One theme that emerged in these interviews was self-disclosure: telling people you stutter. Self-disclosing can decrease uncertainty and anxiety for both listener and speaker. It can also be an effective way to reduce stigma around stuttering. Speaking confidently, with a stutter, can change people’s perspectives.
It’s not always the preferred approach, especially if you prefer to go mostly incognito, but I have to say that I’m glad I share more openly now. It makes things easier, not harder. And you know what? No one cares. It’s not a big deal! It just reminds listeners to give me a little more space to speak when I need it, which I appreciate.
Every stutter is a teacher. It teaches things like self-kindness, patience, flexibility, and empathy. We’re all works in progress, and there are many ups and downs in our journeys, but stutters have so much to offer us along the way.
There’s still a lot we don’t know about stuttering. As a PWS, I have mixed feelings about this. On one hand, it frustrates me. I want to understand why! I mostly want to understand why I my stuttering is so erratic. Why are some days mostly smooth-sailing, while some moments are more of a hot mess? Why does the same word fly out easily in one sentence and get stuck like glue in the next one?
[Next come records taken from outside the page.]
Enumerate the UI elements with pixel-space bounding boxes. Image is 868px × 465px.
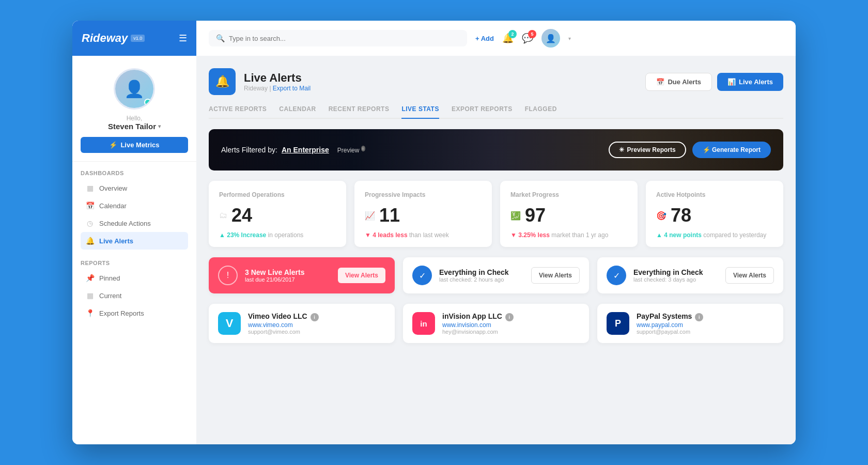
stat-value-wrap-1: 📈 11: [365, 205, 482, 226]
live-alerts-button[interactable]: 📊 Live Alerts: [717, 73, 783, 91]
preview-reports-button[interactable]: ✳ Preview Reports: [609, 142, 686, 158]
alert-subtitle-1: last checked: 2 hours ago: [439, 276, 524, 283]
paypal-url[interactable]: www.paypal.com: [637, 321, 703, 329]
stat-icon-1: 📈: [365, 211, 375, 221]
info-icon-vimeo: i: [311, 313, 319, 321]
info-icon-paypal: i: [695, 313, 703, 321]
pin-icon: 📌: [86, 274, 94, 282]
alert-title-2: Everything in Check: [633, 268, 718, 276]
alert-content-1: Everything in Check last checked: 2 hour…: [439, 268, 524, 283]
user-name[interactable]: Steven Tailor ▾: [108, 122, 161, 131]
invision-info: inVision App LLC i www.invision.com hey@…: [442, 312, 514, 335]
tab-recent-reports[interactable]: RECENT REPORTS: [329, 105, 390, 119]
search-wrap: 🔍: [209, 30, 467, 47]
stat-value-wrap-2: 💹 97: [510, 205, 627, 226]
navigation-tabs: ACTIVE REPORTS CALENDAR RECENT REPORTS L…: [209, 105, 783, 119]
stat-change-2: ▼ 3.25% less market than 1 yr ago: [510, 231, 627, 239]
dashboards-section: Dashboards ▦ Overview 📅 Calendar ◷ Sched…: [72, 162, 196, 252]
search-input[interactable]: [229, 35, 460, 42]
version-badge: v1.0: [131, 35, 145, 42]
sidebar-item-current[interactable]: ▦ Current: [81, 287, 188, 304]
sidebar-item-live-alerts[interactable]: 🔔 Live Alerts: [81, 232, 188, 250]
view-alerts-button-2[interactable]: View Alerts: [725, 267, 774, 284]
stats-grid: Performed Operations 🗂 24 ▲ 23% Increase…: [209, 181, 783, 247]
vimeo-url[interactable]: www.vimeo.com: [248, 321, 319, 329]
stat-card-progressive-impacts: Progressive Impacts 📈 11 ▼ 4 leads less …: [354, 181, 492, 247]
tab-active-reports[interactable]: ACTIVE REPORTS: [209, 105, 267, 119]
tab-export-reports[interactable]: EXPORT REPORTS: [452, 105, 513, 119]
vimeo-logo: V: [218, 312, 241, 335]
alert-warning-icon: !: [218, 266, 238, 285]
location-icon: 📍: [86, 309, 94, 317]
stat-icon-0: 🗂: [219, 211, 227, 220]
sidebar-header: Rideway v1.0 ☰: [72, 21, 196, 56]
company-card-vimeo: V Vimeo Video LLC i www.vimeo.com suppor…: [209, 304, 395, 343]
sidebar-item-export-reports[interactable]: 📍 Export Reports: [81, 304, 188, 322]
calendar-icon: 📅: [86, 202, 94, 210]
filter-value[interactable]: An Enterprise: [282, 146, 329, 154]
alert-title-0: 3 New Live Alerts: [245, 268, 331, 276]
stat-value-2: 97: [525, 205, 546, 226]
sidebar-item-pinned[interactable]: 📌 Pinned: [81, 269, 188, 287]
tab-calendar[interactable]: CALENDAR: [279, 105, 316, 119]
page-title-wrap: Live Alerts Rideway | Export to Mail: [244, 71, 311, 92]
grid-icon: ▦: [86, 184, 94, 192]
tab-flagged[interactable]: FLAGGED: [525, 105, 557, 119]
stat-card-active-hotpoints: Active Hotpoints 🎯 78 ▲ 4 new points com…: [646, 181, 783, 247]
sidebar-item-schedule-actions[interactable]: ◷ Schedule Actions: [81, 214, 188, 232]
generate-report-button[interactable]: ⚡ Generate Report: [692, 142, 771, 158]
chart-icon: 📊: [727, 78, 736, 86]
alert-subtitle-0: last due 21/06/2017: [245, 276, 331, 283]
stat-value-wrap-0: 🗂 24: [219, 205, 336, 226]
notifications-button[interactable]: 🔔 2: [502, 33, 514, 44]
stat-value-wrap-3: 🎯 78: [656, 205, 773, 226]
page-title: Live Alerts: [244, 71, 311, 85]
stat-value-3: 78: [671, 205, 691, 226]
view-alerts-button-1[interactable]: View Alerts: [531, 267, 580, 284]
stat-label-1: Progressive Impacts: [365, 191, 482, 198]
avatar: 👤: [114, 68, 155, 110]
vimeo-info: Vimeo Video LLC i www.vimeo.com support@…: [248, 312, 319, 335]
alert-content-0: 3 New Live Alerts last due 21/06/2017: [245, 268, 331, 283]
app-logo: Rideway: [82, 32, 128, 45]
topbar-right: + Add 🔔 2 💬 5 👤 ▾: [475, 29, 571, 48]
tab-live-stats[interactable]: LIVE STATS: [401, 105, 439, 119]
company-card-invision: in inVision App LLC i www.invision.com h…: [403, 304, 589, 343]
due-alerts-button[interactable]: 📅 Due Alerts: [645, 73, 712, 91]
view-alerts-button-0[interactable]: View Alerts: [338, 268, 385, 283]
banner-preview-label: Preview i: [337, 146, 365, 154]
invision-logo: in: [412, 312, 435, 335]
stat-icon-3: 🎯: [656, 211, 667, 221]
stat-card-performed-operations: Performed Operations 🗂 24 ▲ 23% Increase…: [209, 181, 346, 247]
content-area: 🔔 Live Alerts Rideway | Export to Mail 📅: [196, 56, 796, 444]
messages-button[interactable]: 💬 5: [522, 33, 533, 44]
export-to-mail-link[interactable]: Export to Mail: [273, 85, 311, 92]
sidebar: Rideway v1.0 ☰ 👤 Hello, Steven Tailor ▾ …: [72, 21, 196, 444]
alert-subtitle-2: last checked: 3 days ago: [633, 276, 718, 283]
sidebar-item-calendar[interactable]: 📅 Calendar: [81, 197, 188, 214]
page-subtitle: Rideway | Export to Mail: [244, 85, 311, 92]
topbar-chevron-icon[interactable]: ▾: [568, 36, 571, 41]
topbar-avatar[interactable]: 👤: [541, 29, 560, 48]
message-badge: 5: [528, 30, 536, 38]
reports-section: Reports 📌 Pinned ▦ Current 📍 Export Repo…: [72, 252, 196, 324]
online-indicator: [144, 99, 151, 106]
bell-icon: 🔔: [86, 237, 94, 245]
vimeo-name: Vimeo Video LLC i: [248, 312, 319, 321]
companies-grid: V Vimeo Video LLC i www.vimeo.com suppor…: [209, 304, 783, 343]
alert-ok-icon-2: ✓: [607, 266, 626, 285]
invision-url[interactable]: www.invision.com: [442, 321, 514, 329]
topbar: 🔍 + Add 🔔 2 💬 5 👤 ▾: [196, 21, 796, 56]
stat-card-market-progress: Market Progress 💹 97 ▼ 3.25% less market…: [500, 181, 638, 247]
lightning-icon: ⚡: [109, 141, 117, 149]
add-button[interactable]: + Add: [475, 35, 494, 42]
user-profile: 👤 Hello, Steven Tailor ▾ ⚡ Live Metrics: [72, 56, 196, 162]
live-metrics-button[interactable]: ⚡ Live Metrics: [81, 137, 188, 153]
alert-card-ok-1: ✓ Everything in Check last checked: 2 ho…: [403, 257, 589, 293]
sidebar-item-overview[interactable]: ▦ Overview: [81, 179, 188, 197]
menu-icon[interactable]: ☰: [179, 33, 187, 44]
page-header-left: 🔔 Live Alerts Rideway | Export to Mail: [209, 68, 311, 95]
alert-card-warning: ! 3 New Live Alerts last due 21/06/2017 …: [209, 257, 395, 293]
page-icon: 🔔: [209, 68, 236, 95]
alert-card-ok-2: ✓ Everything in Check last checked: 3 da…: [597, 257, 783, 293]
Why are certain letters my kryptonite, time and time again...but not all the time?
Still, I’m continuing to work on appreciating my stutter for what it offers me and for how it has helped shape me as a person.
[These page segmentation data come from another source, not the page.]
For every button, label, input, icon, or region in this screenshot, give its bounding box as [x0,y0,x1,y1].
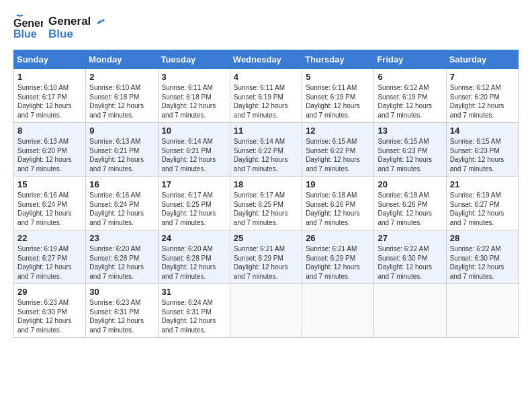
day-number: 20 [378,179,442,189]
day-info: Sunrise: 6:16 AM Sunset: 6:24 PM Dayligh… [89,191,154,227]
day-number: 21 [450,179,515,189]
day-info: Sunrise: 6:14 AM Sunset: 6:21 PM Dayligh… [162,137,226,173]
day-info: Sunrise: 6:23 AM Sunset: 6:30 PM Dayligh… [17,298,82,334]
calendar-cell [302,284,374,338]
calendar-cell: 15Sunrise: 6:16 AM Sunset: 6:24 PM Dayli… [14,177,86,230]
day-number: 30 [89,287,154,297]
weekday-header-thursday: Thursday [302,50,374,69]
calendar-header-row: SundayMondayTuesdayWednesdayThursdayFrid… [14,50,519,69]
day-number: 29 [17,287,82,297]
day-info: Sunrise: 6:18 AM Sunset: 6:26 PM Dayligh… [306,191,370,227]
day-info: Sunrise: 6:24 AM Sunset: 6:31 PM Dayligh… [162,298,226,334]
day-info: Sunrise: 6:15 AM Sunset: 6:23 PM Dayligh… [450,137,515,173]
day-number: 16 [89,179,154,189]
weekday-header-monday: Monday [86,50,158,69]
calendar-cell: 27Sunrise: 6:22 AM Sunset: 6:30 PM Dayli… [374,230,446,284]
calendar-cell [230,284,302,338]
logo: General Blue General Blue [13,13,107,43]
day-number: 27 [378,233,442,243]
day-info: Sunrise: 6:12 AM Sunset: 6:19 PM Dayligh… [378,83,442,120]
day-number: 4 [234,72,298,82]
calendar-cell: 21Sunrise: 6:19 AM Sunset: 6:27 PM Dayli… [446,177,518,230]
day-info: Sunrise: 6:21 AM Sunset: 6:29 PM Dayligh… [306,244,370,281]
calendar-cell: 13Sunrise: 6:15 AM Sunset: 6:23 PM Dayli… [374,123,446,177]
day-number: 3 [162,72,226,82]
calendar-cell: 9Sunrise: 6:13 AM Sunset: 6:21 PM Daylig… [86,123,158,177]
day-number: 19 [306,179,370,189]
calendar-cell: 25Sunrise: 6:21 AM Sunset: 6:29 PM Dayli… [230,230,302,284]
calendar-cell: 24Sunrise: 6:20 AM Sunset: 6:28 PM Dayli… [158,230,230,284]
day-number: 23 [89,233,154,243]
day-info: Sunrise: 6:14 AM Sunset: 6:22 PM Dayligh… [234,137,298,173]
weekday-header-tuesday: Tuesday [158,50,230,69]
day-number: 17 [162,179,226,189]
calendar-week-row: 8Sunrise: 6:13 AM Sunset: 6:20 PM Daylig… [14,123,519,177]
day-number: 31 [162,287,226,297]
day-info: Sunrise: 6:20 AM Sunset: 6:28 PM Dayligh… [89,244,154,281]
svg-text:General: General [13,17,43,29]
calendar-week-row: 22Sunrise: 6:19 AM Sunset: 6:27 PM Dayli… [14,230,519,284]
day-info: Sunrise: 6:21 AM Sunset: 6:29 PM Dayligh… [234,244,298,281]
day-number: 7 [450,72,515,82]
day-info: Sunrise: 6:10 AM Sunset: 6:18 PM Dayligh… [89,83,154,120]
day-number: 8 [17,126,82,136]
calendar-table: SundayMondayTuesdayWednesdayThursdayFrid… [13,50,519,338]
day-number: 5 [306,72,370,82]
calendar-cell: 14Sunrise: 6:15 AM Sunset: 6:23 PM Dayli… [446,123,518,177]
day-info: Sunrise: 6:22 AM Sunset: 6:30 PM Dayligh… [378,244,442,281]
day-info: Sunrise: 6:19 AM Sunset: 6:27 PM Dayligh… [17,244,82,281]
logo-text-block: General Blue [48,15,107,40]
day-number: 14 [450,126,515,136]
weekday-header-sunday: Sunday [14,50,86,69]
day-number: 22 [17,233,82,243]
day-info: Sunrise: 6:11 AM Sunset: 6:19 PM Dayligh… [306,83,370,120]
weekday-header-wednesday: Wednesday [230,50,302,69]
day-number: 6 [378,72,442,82]
day-info: Sunrise: 6:18 AM Sunset: 6:26 PM Dayligh… [378,191,442,227]
day-info: Sunrise: 6:17 AM Sunset: 6:25 PM Dayligh… [234,191,298,227]
page-header: General Blue General Blue [13,13,519,43]
logo-general: General [48,15,107,28]
calendar-cell: 26Sunrise: 6:21 AM Sunset: 6:29 PM Dayli… [302,230,374,284]
calendar-cell: 2Sunrise: 6:10 AM Sunset: 6:18 PM Daylig… [86,69,158,123]
day-info: Sunrise: 6:16 AM Sunset: 6:24 PM Dayligh… [17,191,82,227]
day-info: Sunrise: 6:12 AM Sunset: 6:20 PM Dayligh… [450,83,515,120]
day-number: 15 [17,179,82,189]
calendar-cell [374,284,446,338]
day-info: Sunrise: 6:23 AM Sunset: 6:31 PM Dayligh… [89,298,154,334]
svg-text:Blue: Blue [13,28,37,40]
day-info: Sunrise: 6:11 AM Sunset: 6:19 PM Dayligh… [234,83,298,120]
calendar-cell: 17Sunrise: 6:17 AM Sunset: 6:25 PM Dayli… [158,177,230,230]
calendar-cell: 1Sunrise: 6:10 AM Sunset: 6:17 PM Daylig… [14,69,86,123]
logo-blue: Blue [48,28,107,41]
calendar-cell: 28Sunrise: 6:22 AM Sunset: 6:30 PM Dayli… [446,230,518,284]
day-info: Sunrise: 6:10 AM Sunset: 6:17 PM Dayligh… [17,83,82,120]
day-number: 28 [450,233,515,243]
calendar-cell: 20Sunrise: 6:18 AM Sunset: 6:26 PM Dayli… [374,177,446,230]
day-number: 1 [17,72,82,82]
day-info: Sunrise: 6:15 AM Sunset: 6:23 PM Dayligh… [378,137,442,173]
calendar-week-row: 1Sunrise: 6:10 AM Sunset: 6:17 PM Daylig… [14,69,519,123]
day-number: 24 [162,233,226,243]
day-number: 26 [306,233,370,243]
day-number: 10 [162,126,226,136]
day-number: 12 [306,126,370,136]
calendar-week-row: 29Sunrise: 6:23 AM Sunset: 6:30 PM Dayli… [14,284,519,338]
day-info: Sunrise: 6:17 AM Sunset: 6:25 PM Dayligh… [162,191,226,227]
calendar-cell: 19Sunrise: 6:18 AM Sunset: 6:26 PM Dayli… [302,177,374,230]
calendar-cell: 18Sunrise: 6:17 AM Sunset: 6:25 PM Dayli… [230,177,302,230]
day-number: 11 [234,126,298,136]
calendar-cell: 29Sunrise: 6:23 AM Sunset: 6:30 PM Dayli… [14,284,86,338]
logo-general-text: General [48,15,91,28]
calendar-cell: 8Sunrise: 6:13 AM Sunset: 6:20 PM Daylig… [14,123,86,177]
calendar-cell: 7Sunrise: 6:12 AM Sunset: 6:20 PM Daylig… [446,69,518,123]
day-info: Sunrise: 6:11 AM Sunset: 6:18 PM Dayligh… [162,83,226,120]
bird-icon [95,17,107,27]
calendar-cell: 5Sunrise: 6:11 AM Sunset: 6:19 PM Daylig… [302,69,374,123]
day-info: Sunrise: 6:19 AM Sunset: 6:27 PM Dayligh… [450,191,515,227]
logo-icon: General Blue [13,13,43,43]
calendar-cell: 4Sunrise: 6:11 AM Sunset: 6:19 PM Daylig… [230,69,302,123]
calendar-cell: 31Sunrise: 6:24 AM Sunset: 6:31 PM Dayli… [158,284,230,338]
calendar-cell [446,284,518,338]
day-number: 13 [378,126,442,136]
So, there you go: a humble attempt to wrap up four astoundingly eloquent and inspiring interviews in a (somewhat) bite-sized bow. What are the biggest takeaways?
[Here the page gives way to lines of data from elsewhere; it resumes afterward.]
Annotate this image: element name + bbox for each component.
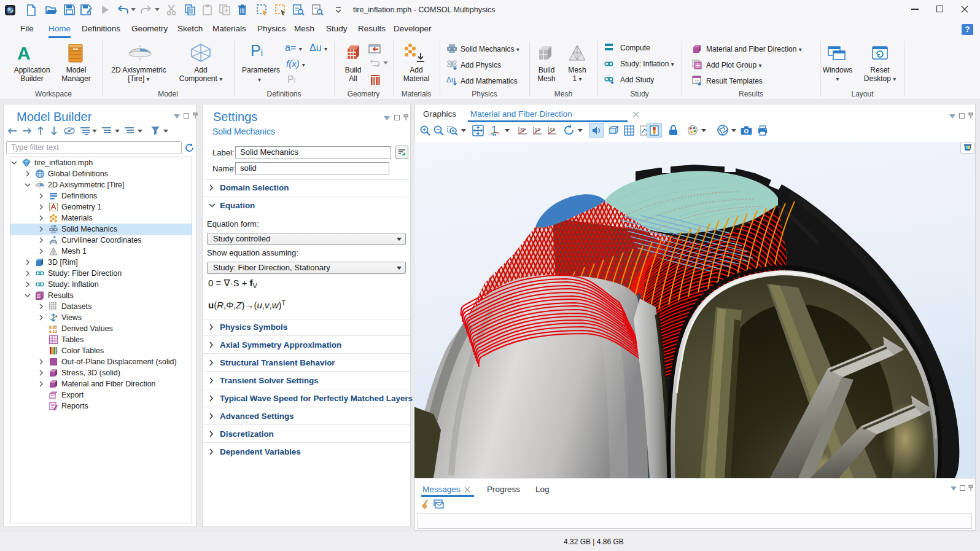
svg-text:Δu: Δu (446, 76, 456, 84)
svg-text:8.85: 8.85 (49, 325, 57, 329)
svg-text:xy: xy (520, 126, 526, 132)
svg-text:yz: yz (535, 126, 540, 132)
svg-text:e-12: e-12 (49, 329, 57, 334)
svg-text:xz: xz (550, 126, 555, 132)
First of all, stuttering is not black and white. It’s an intricate mosaic of color and sound and texture. It ebbs and flows, and it has peaks and valleys. It’s nuanced. It can be particular and downright sneaky, but it can also be liberating and magnanimous. As SLP and PWS Caryn Herring shared, “It’s not a linear path. There are still days or conversations where I think, ‘Wow. That was really hard,’ or when I choose not to say everything I want to say. I let myself have that! I don’t have to be a ‘perfect stutterer’ all the time.”
Stuttering also reminds us to practice self-kindness, and it reminds us to challenge ourselves in ways that help us learn and grow. Those moments when I stutter openly are just as empowering as those moments when I dance nimbly around and through an oncoming stuck point and arrive at seamlessly eloquent impact.
Finally, stuttering is the epitome of an authentic voice. From what we understand, it’s some sort of neural misfiring ingrained in our synapses. In other words, it’s literally part of who we are, so we might as well embrace it as a friend. Life’s too short to fight yourself.
With that, thanks for stopping by. And keep sharing your stories, because someone wants to hear them.